“Vox Lux”, a metáfora da indústria do espectáculo
É curioso que, no ano em que “A Star is Born” aparece enquanto filme-sensação fundado no fenómeno da música pop, surja igualmente “Vox Lux”, uma espécie de filme antítese do protagonizado por Lady Gaga, que, usando o mesmo pano de fundo, é ao mesmo tempo bem mais criativo, inteligente, mordaz e meritório que o primeiro.
Brady Corbet assina a sua segunda longa-metragem, num dos exercícios de cinema mais originais, da mesma forma que é um dos mais socialmente relevantes do ano, sempre estando a atento a não cair na tentação da crítica política fácil da Era Trump. O filme foi visto no âmbito do LEFFEST’18, que contou com a presença do realizador para uma sessão de perguntas e respostas após a projecção.
Esta é a história de uma sobrevivente de um tiroteio numa escola dos Estados Unidos que ganha atenção mediática por esse motivo e se torna estrela pop, decidindo Corbet dividir o filme em duas partes. Uma primeira – protagonizada por Raffey Cassidy – testemunha a juventude da personagem de Celeste e o início do seu contacto com a feroz indústria musical, que posteriormente avança no tempo para a idade adulta de uma já estrela pop mundial, com mais um excelente trabalho de Natalie Portman. Apesar de todo o seu sub-texto, “Vox Lux” é um filme de entretenimento, e decerto nos embala na sua irresistível irreverência tão cruel, realista e cínica. Isso deve-se a vários factores. À cabeça está a química entre a popstar Natalie Portman e o agente Jude Law, um revivalismo de “Closer” (2004) anunciado que resulta mais que bem. Os protagonistas não se limitam a interpretar, divertem-se, e o espectador diverte-se com eles. O espaço para o improviso é evidente e os veteranos e velhos comparsas sabem bem como o usar, elevando o olho realista de “Vox Lux” através dessas sobreposições improvisadas.
Quanto a Raffey Cassidy, a jovem actriz confirma-se como valor para o futuro, demonstrando com segurança a sua carismática capacidade para liderar o filme ao longo da sua primeira metade. Raras vezes tivemos a oportunidade de observar uma jovem actriz a agarrar de forma tão confiante um papel tão ironicamente cínico, e Corbet brinca com essa ideia dentro do próprio filme ao atribuir à mesma jovem actriz o papel da adolescente filha da protagonista, anos mais tarde, quando já é Portman a intérprete de Celeste.
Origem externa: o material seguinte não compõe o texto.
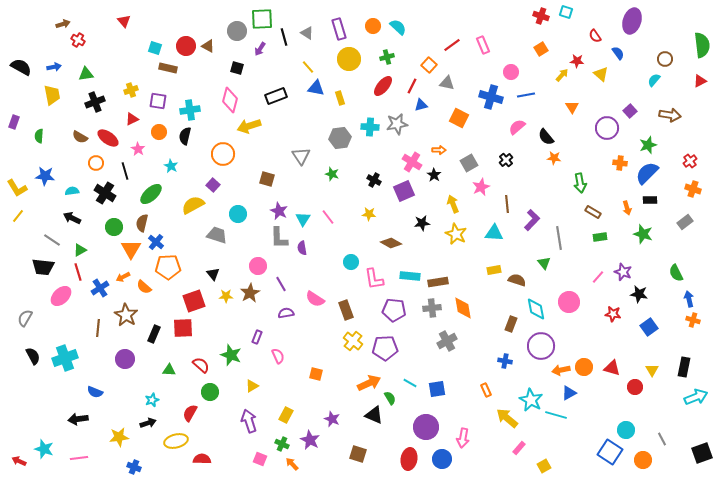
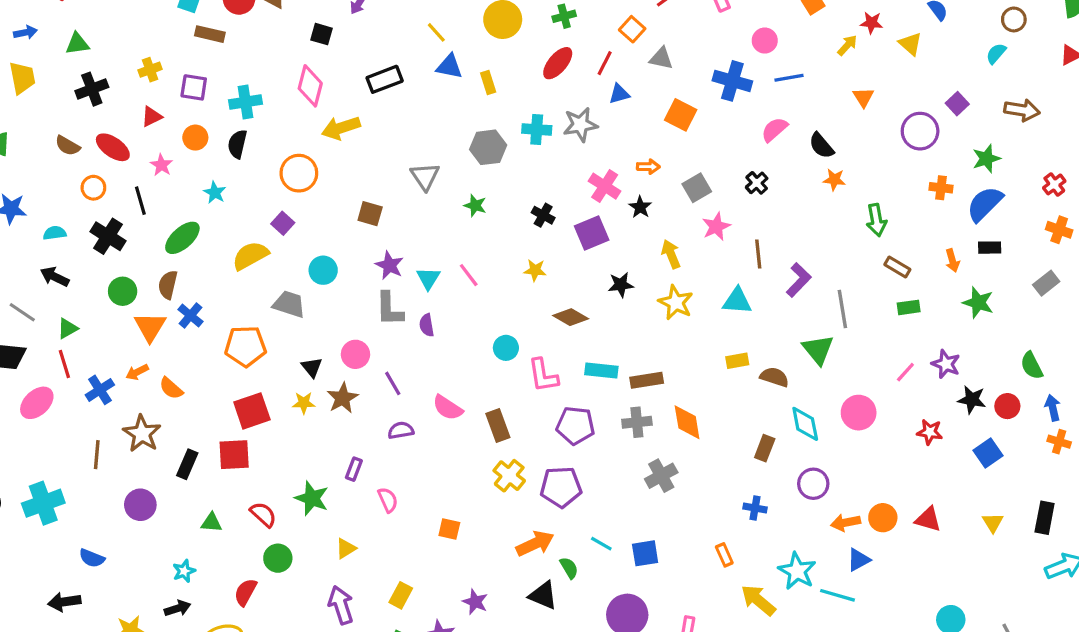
green triangle: (544, 263) -> (818, 349), size x1.5
orange pentagon: (168, 267) -> (245, 346), moved
black triangle: (213, 274) -> (312, 367), moved
purple circle: (541, 346) -> (813, 484), size x0.7
red circle: (635, 387) -> (1007, 406), moved

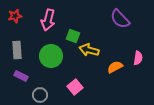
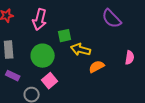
green square: (73, 36) -> (65, 36), turned -32
orange semicircle: (115, 67) -> (97, 67), moved
pink square: (75, 87) -> (50, 81), moved

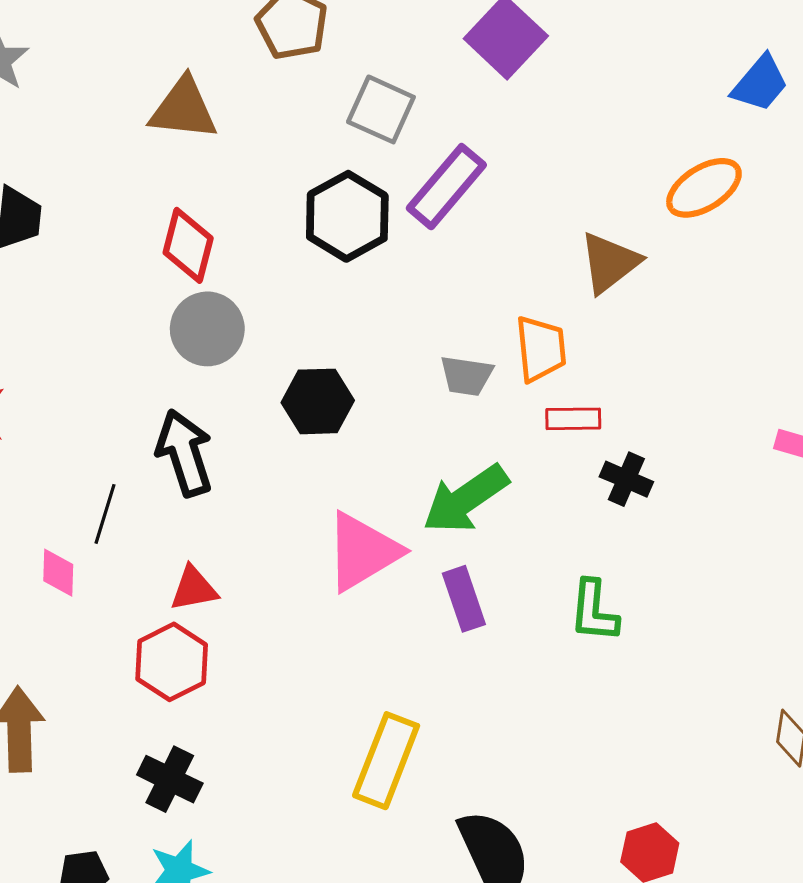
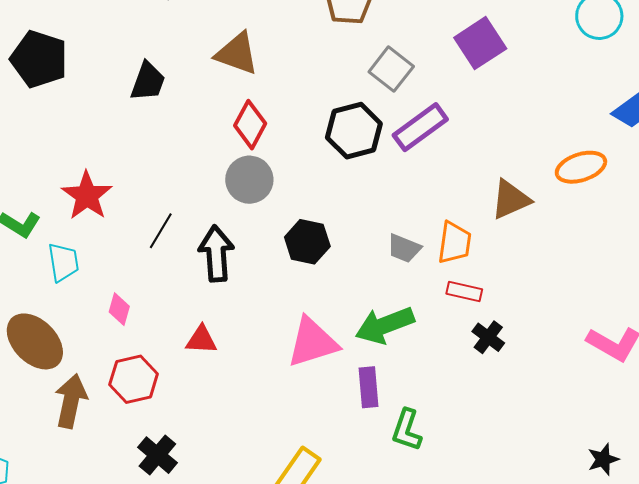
brown triangle: (183, 109) -> (237, 54), moved
black line: (105, 514) -> (161, 231), moved
green L-shape: (594, 611) -> (407, 430), moved
red hexagon: (172, 662) -> (134, 379), moved

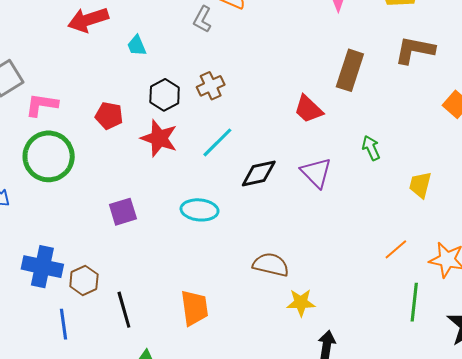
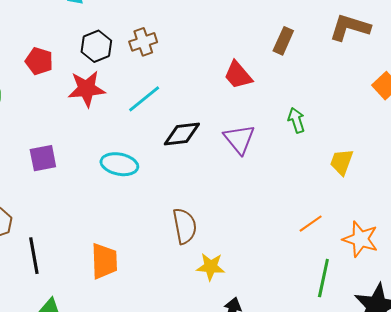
brown rectangle: (350, 70) -> (283, 41), size x0.7
red star: (159, 138) -> (87, 89), turned -30
brown semicircle: (271, 265) -> (185, 226), turned 60

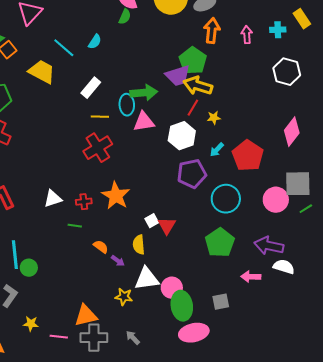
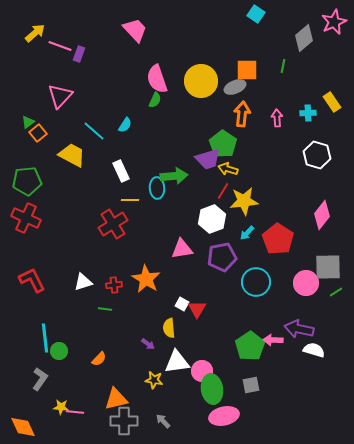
yellow arrow: (198, 86) -> (228, 169), size x0.7
white rectangle: (91, 88) -> (121, 171), turned -65
yellow star: (214, 118) -> (244, 201), size x2.0
pink triangle: (144, 122) -> (182, 249), moved
red cross: (98, 148) -> (113, 224), moved
white square: (152, 221) -> (182, 304), turned -32
green pentagon: (220, 243) -> (250, 346), moved
orange semicircle: (101, 247) -> (99, 359), moved, turned 98
pink arrow: (251, 277) -> (273, 340), moved
pink line: (59, 337) -> (75, 412), moved

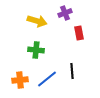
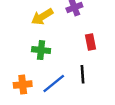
yellow arrow: (37, 21) -> (42, 17), turned 132
red rectangle: (79, 33) -> (91, 42), moved

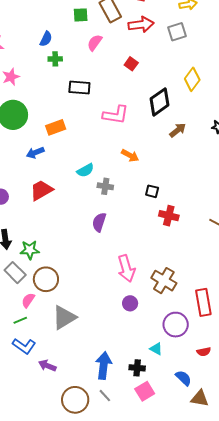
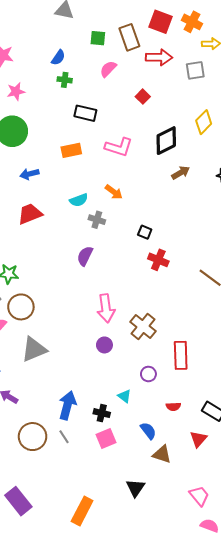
orange rectangle: (56, 127) -> (71, 150), moved
orange arrow: (130, 155) -> (114, 192), moved
purple circle: (176, 325) -> (148, 374), size x0.6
O também jovem realizador afirmou ter passado pelo inferno para conseguir financiar o projecto, mas isso não o parece ter desmotivado no que diz respeito ao cariz mais técnico e imersivo da realização.
O dedo de autor está lá, sempre na medida certa, dançando entre o sempre incisivo diálogo em campo/contra-campo e o shaky cam da introspecção de personagem. Ao mesmo tempo, Corbet aplica, metaforicamente ou não, uma dose generosa do cinema comercial mais pop (curioso o equilíbrio entre a linguagem estética de fácil consumo e o um certo cinema indie norte-americano), que ganha fundações na própria narrativa do filme: a diva auto-consciente da música pop, símbolo da indústria do espectáculo. A cena final é arrebatadora e desconcertante.
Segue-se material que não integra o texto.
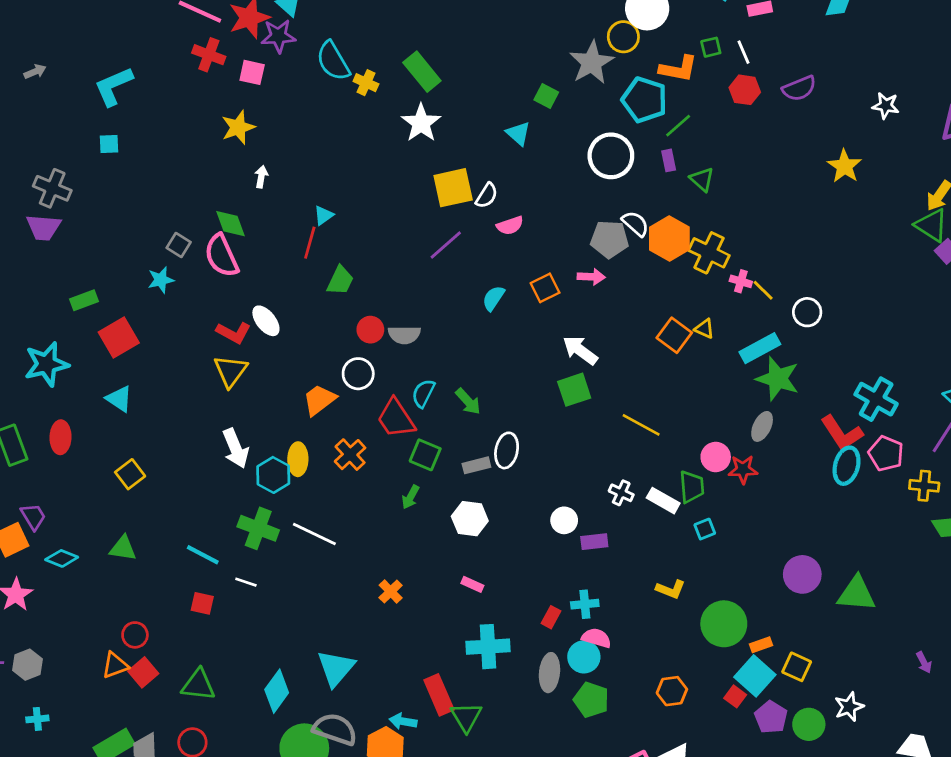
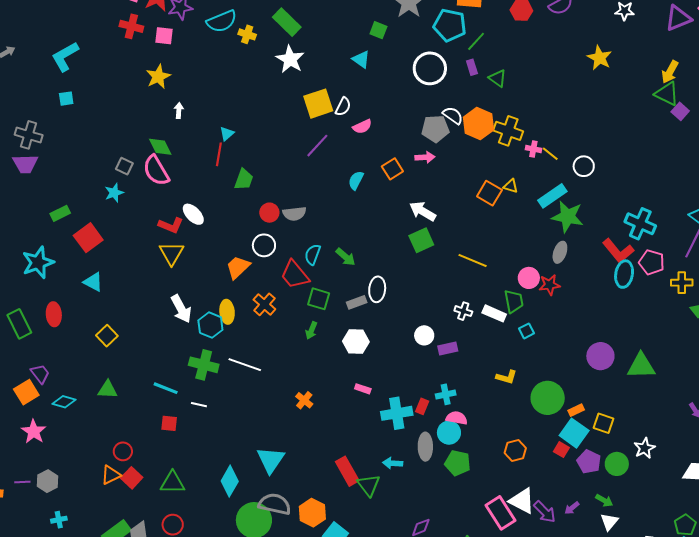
cyan semicircle: (333, 61) -> (222, 21), turned -76
cyan cross: (488, 647) -> (397, 413), moved
cyan arrow: (403, 721) -> (393, 463), moved

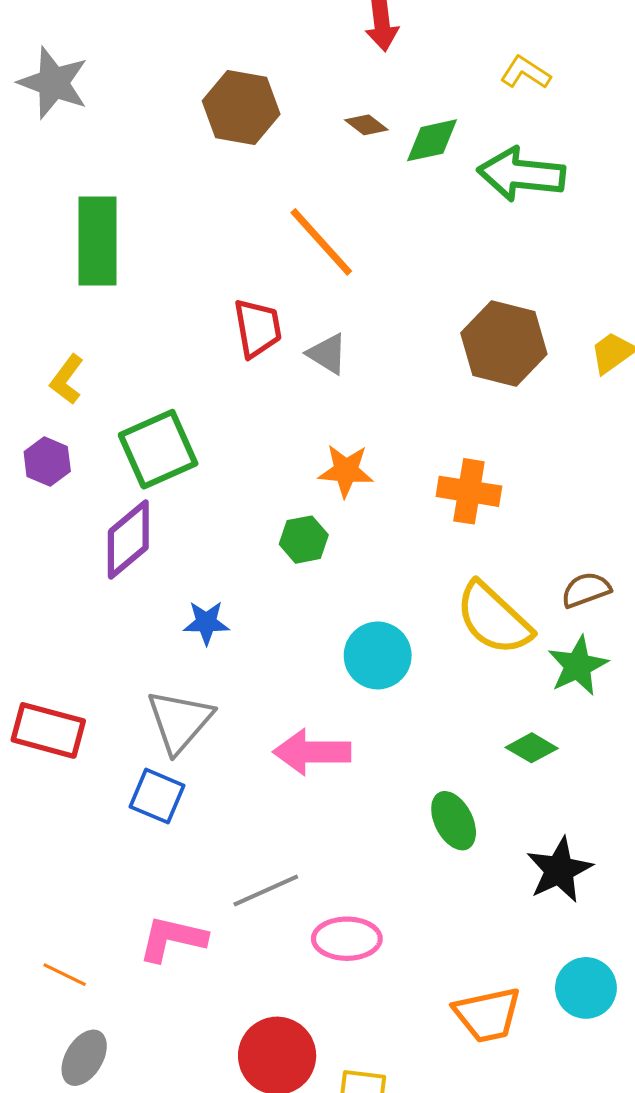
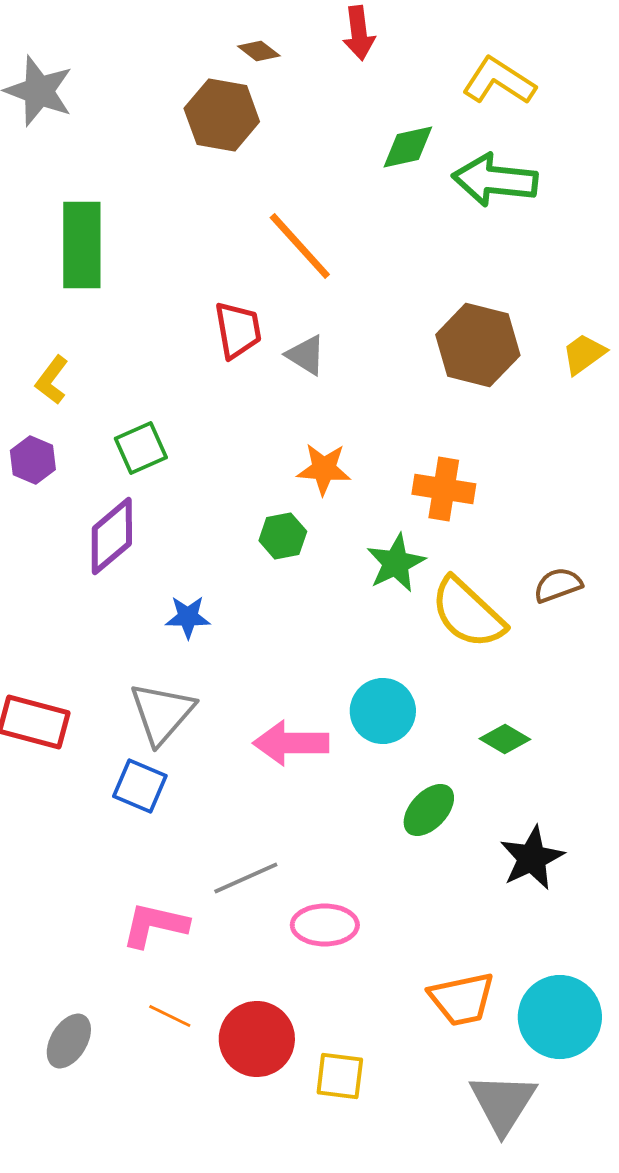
yellow L-shape: (525, 73) -> (499, 81), size x1.5
brown diamond: (366, 125) -> (259, 51), moved
green square: (158, 449) -> (141, 448), size x0.7
cyan circle: (378, 655) -> (383, 711), moved
green star: (578, 666) -> (396, 563), moved
green ellipse: (454, 821) -> (429, 810), turned 70
orange line: (65, 975) -> (170, 1016), moved
cyan circle: (586, 988) -> (560, 1017), moved, size x1.4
Se “A Star is Born” fazia um excelente trabalho ao colocar o espectador em cima do palco, “Vox Lux” faz um trabalho criativamente mais interessante ao colocar o espectador na plateia, detentor do olhar de um observador clínico. E é essa a relação do espectador com “Vox Lux”: a de espectador que assiste ao espectáculo da plateia, e Corbet faz render o bilhete como poucos fizeram em 2018.
“Vox Lux” estreia nos cinemas portugueses a 10 de Janeiro de 2019.